You then remove the 2 methods written earlier. You replace the calls to the 2 methods by 1 method.

Earlier:  getAllMenUSA(persons)

                 getAllWomenUSA(persons);

Now:      getAllPersonByGenderAndCitizenship(persons,gender,citizenship)

Time for review, new list, iterate, if condition, check in. Time for a long lunch break!

You are back… Of course, it is now time for a new requirement. No free lunch!

Manager: Hey, need a list of men who are above the age of 35 but citizens of Canada.

You: Silent….

You look at your getAllPersonByGenderAndCitizenhip and say, okay, hmm, let’s add a new parameter to that function and create a new method by copy, pasting and renaming the old method.

private List<Person> getAllPersonByGenderCitizenshipAge(List<Person> persons, Gender gender, Citizenship citizenship, int age)
{
List<Person> people = new ArrayList<>();
for(Person person : persons){
if(person.getGender() == gender && person.getCitizenship() == citizenship && person.getAge() > age)
{
people.add(person);
}
}
return people;
}

getAllPersonByGenderAndCitizenshipAge(persons,Gender.MALE,Citizenship.CANADA, age);

New list, iterate, if condition(s), add to new list. Done! You let out a burp! Heavy lunch, a lot of coding, of course the food had to digest that quickly! Check in……This time, you get up, walk past your manager, and give him a smile. That look on your face for writing really good code!

It is 4 pm now.

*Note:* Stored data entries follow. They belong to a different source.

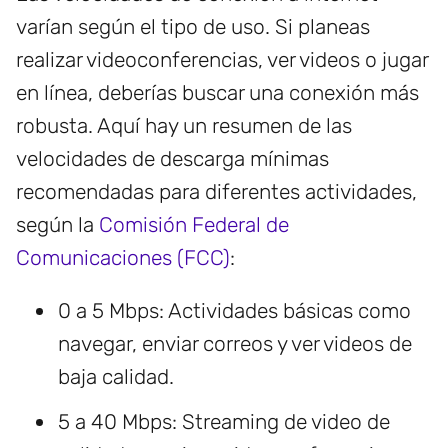
varían según el tipo de uso. Si planeas
realizar videoconferencias, ver videos o jugar
en línea, deberías buscar una conexión más
robusta. Aquí hay un resumen de las
velocidades de descarga mínimas
recomendadas para diferentes actividades,
según la
Comisión Federal de
Comunicaciones (FCC)
:
0 a 5 Mbps: Actividades básicas como
navegar, enviar correos y ver videos de
baja calidad.
5 a 40 Mbps: Streaming de video de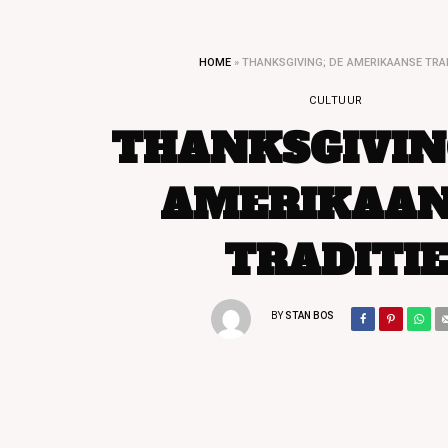
HOME
»
THANKSGIVING; DE AMERIKAANSE TRAD
CULTUUR
THANKSGIVIN
AMERIKAAN
TRADITI
BY
STAN BOS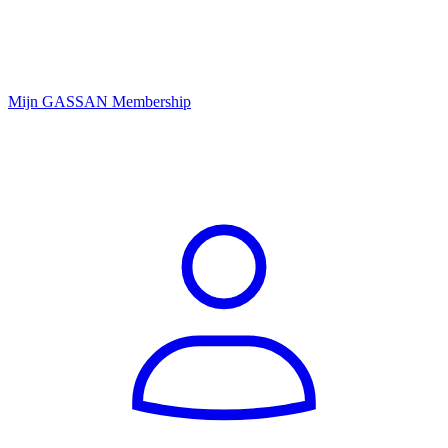
Mijn GASSAN Membership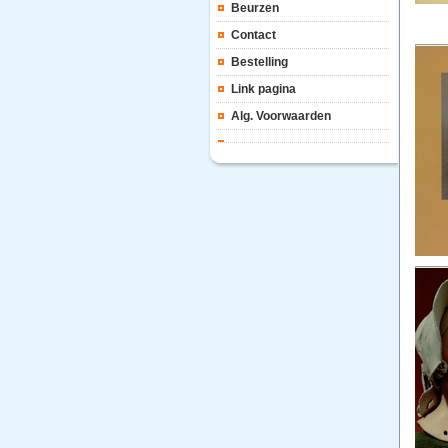
Beurzen
Contact
Bestelling
Link pagina
Alg. Voorwaarden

To kill the time, you read your code, all the methods, and realize that you are really writing the same code all over, but if one is right, they are all right and hence decide not to change anything.

Out of boredom, you then look at your colleague’s machine, he is reading about DRY – Don’t repeat yourself. You ask him what that is. He explains it you and you say oh, that’s easy. The look on your face, well, it’s as if you have been doing it since you were 5. You wonder if you can apply it your code!

Well, what the developer does not realize is the fact that even after refactoring some of the methods, these requirements can spiral out of control. There could be many more methods like:

private List<Person> getPersonByGender(List<Person> persons, Gender gender)

private List<Person> getPersonByGenderCitizenship(List<Person> persons,Gender gender, Citizenship citizenship)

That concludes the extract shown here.